The court next turns to Defendant's argument that the court may not rely on a statute other than what appeared in the officer's report as a basis for finding probable cause. However, as just discussed, whether an officer has probable cause is judged by an objective standard. An objective standard allows a court to rely on a different statute in finding probable cause than the statute relied on by the arresting officer. Guevara, 731 F.3d at 828-29. The court notes that this standard cuts both ways. In this case, an objective standard allows the court to find that officers had probable cause that Defendant violated the statute despite the apparent absence of the officer's subjective belief that Defendant violated Iowa Code section 321.38. This also means that even if an officer subjectively believes that a defendant is violating a statute, the court may still find such belief to be objectively unreasonable. Indeed, Judge Scoles found that to be true in the instant case. See Report and Recommendation at 10 (finding, despite an officer's subjective belief that Defendant violated Iowa Code section 321.37(3), the officer did not objectively have probable cause to believe Defendant violated such statute); id. at 15 (finding, despite an officer's subjective belief that Defendant violated Iowa Code section 321.438(1), the officer did not objectively have probable cause to believe Defendant violated such statute).
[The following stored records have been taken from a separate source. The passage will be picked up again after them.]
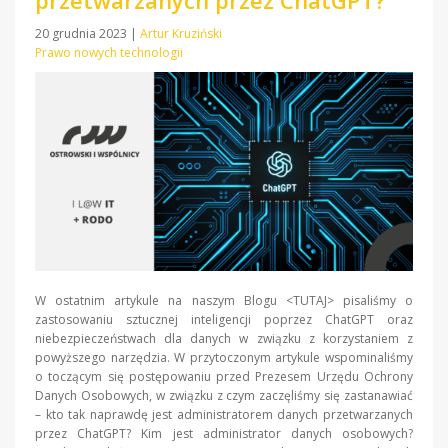
przetwarzanych przez ChatGPT?
20 grudnia 2023
|
Artur Kruziński
Prawo nowych technologii
W ostatnim artykule na naszym Blogu <TUTAJ> pisaliśmy o
zastosowaniu sztucznej inteligencji poprzez ChatGPT oraz
niebezpieczeństwach dla danych w związku z korzystaniem z
powyższego narzędzia. W przytoczonym artykule wspominaliśmy
o toczącym się postępowaniu przed Prezesem Urzędu Ochrony
Danych Osobowych, w związku z czym zaczęliśmy się zastanawiać
– kto tak naprawdę jest administratorem danych przetwarzanych
przez ChatGPT? Kim jest administrator danych osobowych?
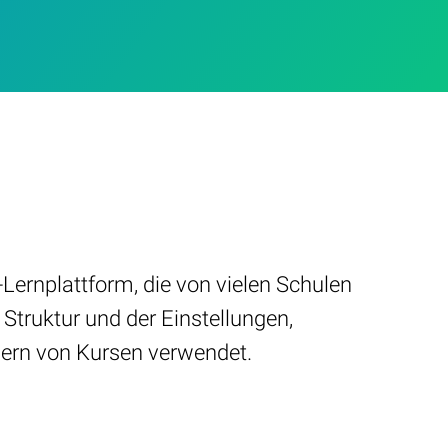
Lernplattform, die von vielen Schulen
 Struktur und der Einstellungen,
hern von Kursen verwendet.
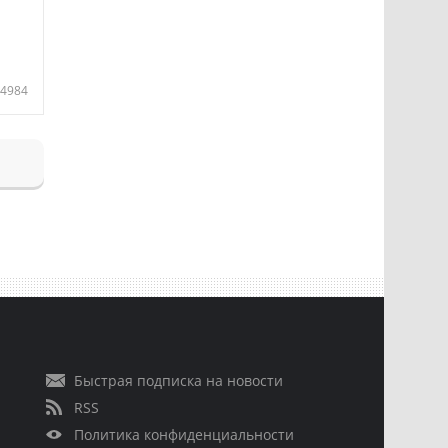
4984
Быстрая подписка на новости
RSS
Политика конфиденциальности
Finally, the court turns to Defendant's argument that officers did not have probable cause because the license plate was mounted in a manner intended by the vehicle's manufacturer. Defendant cites no authority in support of this argument, and the court is aware of none. The law imposes on Iowa vehicle operators a duty to maintain license plates in such a condition as to be readable. The Iowa Code contains no exception for a vehicle operator who fails to maintain the license plate in the proper condition because it was placed in the location deemed appropriate by the manufacturer of the vehicle. See Klinghammer, 2010 WL 200058, at *3 ("However impractical it may seem to have a license plate `clearly legible' at all times, no exceptions appear from the language of the statute." (quoting Iowa Code § 321.38)). Accordingly, the court finds that Judge Scoles accurately interpreted Iowa Code section 321.38, and officers had probable cause to believe Defendant was violating section 321.38.